Ernie Crawford
- Born: William Ernest Crawford 17 November 1891 Belfast, Ireland
- Died: 12 January 1959 (aged 67)

Rugby union career
- Position: Full back

Senior career
- Years: Team / Apps / (Points)
- –: Malone
- –: Cliftonville
- –: Cardiff
- –: Lansdowne
- –: Bohemians
- 1926–1928: Athlone Town

International career
- Years: Team / Apps / (Points)
- 1920–1927: Ireland / 30 / (18)
- –: Barbarians

= Ernie Crawford =

Ireland international rugby union player (1891–1959)
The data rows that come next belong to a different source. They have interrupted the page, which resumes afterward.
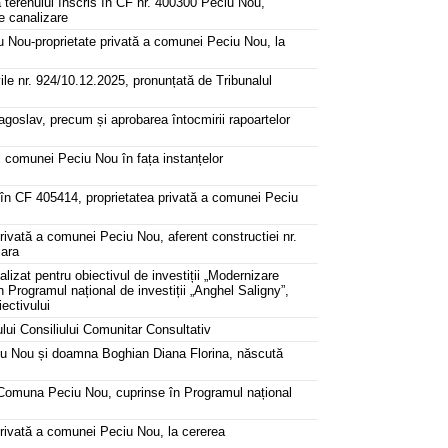
pra terenului înscris în CF nr. 400300 Peciu Nou,
e canalizare
u Nou-proprietate privată a comunei Peciu Nou, la
e nr. 924/10.12.2025, pronunțată de Tribunalul
goslav, precum și aprobarea întocmirii rapoartelor
l comunei Peciu Nou în fața instanțelor
s în CF 405414, proprietatea privată a comunei Peciu
rivată a comunei Peciu Nou, aferent constructiei nr.
lara
alizat pentru obiectivul de investiții „Modernizare
 Programul național de investiții „Anghel Saligny”,
ectivului
ui Consiliului Comunitar Consultativ
eciu Nou și doamna Boghian Diana Florina, născută
din Comuna Peciu Nou, cuprinse în Programul național
privată a comunei Peciu Nou, la cererea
William Ernest Crawford (17 November 1891 – 12 January 1959) was an Ireland rugby union international during the 1920s. He was also a noted soccer player and was included in the Ireland squad for the 1924 Olympic Football Tournament.

==Club career==
While living in Belfast, Crawford played rugby union for Malone and soccer for Cliftonville. After moving to Dublin, he maintained his interest in both codes. He was club captain at Lansdowne for the 1921–22 and 1922–23 seasons, taking over from Noel Purcell. At the same time he also played soccer for Bohemians. Due to his rugby union commitments and the presence of fellow full backs, Jack McCarthy and Bertie Kerr, Crawford was never a first choice in the Bohemians senior team, but he did play regularly for their second team in the Leinster Senior League. During the 1926–27 and 1927–28 seasons Crawford would also assist Athlone Town on a number of occasions, especially when they visited Dublin.

== International career==
===Rugby union===
Between 1920 and 1927, Crawford made 30 appearances for Ireland. He made his debut on 14 February 1920 against England at Lansdowne Road. The majority of his appearances were in the Five Nations Championship but in 1924 he also played against a touring New Zealand. During his international rugby career he scored six conversions and two penalties. He also captained Ireland on fifteen occasions between 1924 and 1927. One of the highlights of his career came on 13 February 1926 when he captained Ireland to a 19–15 win over England – their first win over England for fifteen years. He played his final game for Ireland against Wales on 12 March 1927. His Ireland teammates included William Roche and Noel Purcell.

===Soccer===
In 1924, after playing in a trial game, Crawford was one of six Bohemians players selected in a squad to represent Ireland at the 1924 Olympic Football Tournament. The other five were Jack McCarthy, Bertie Kerr, Johnny Murray, Christy Robinson and John Thomas. However, when the final squad was reduced to sixteen, Crawford found himself dropped. He accompanied the team to the tournament as a spectator but did not participate as a player. He later also played for UCD.

==Later years==
Crawford later served as a selector for the Ireland team that won the Grand Slam in 1948, and was president of the Irish Rugby Football Union for the 1957–58 season. He also served as president of Skerries Rugby Club. In 1932 he stood as an Independent candidate in the Irish general election and received 3,194 first preference votes but failed to be elected in the Dublin County constituency.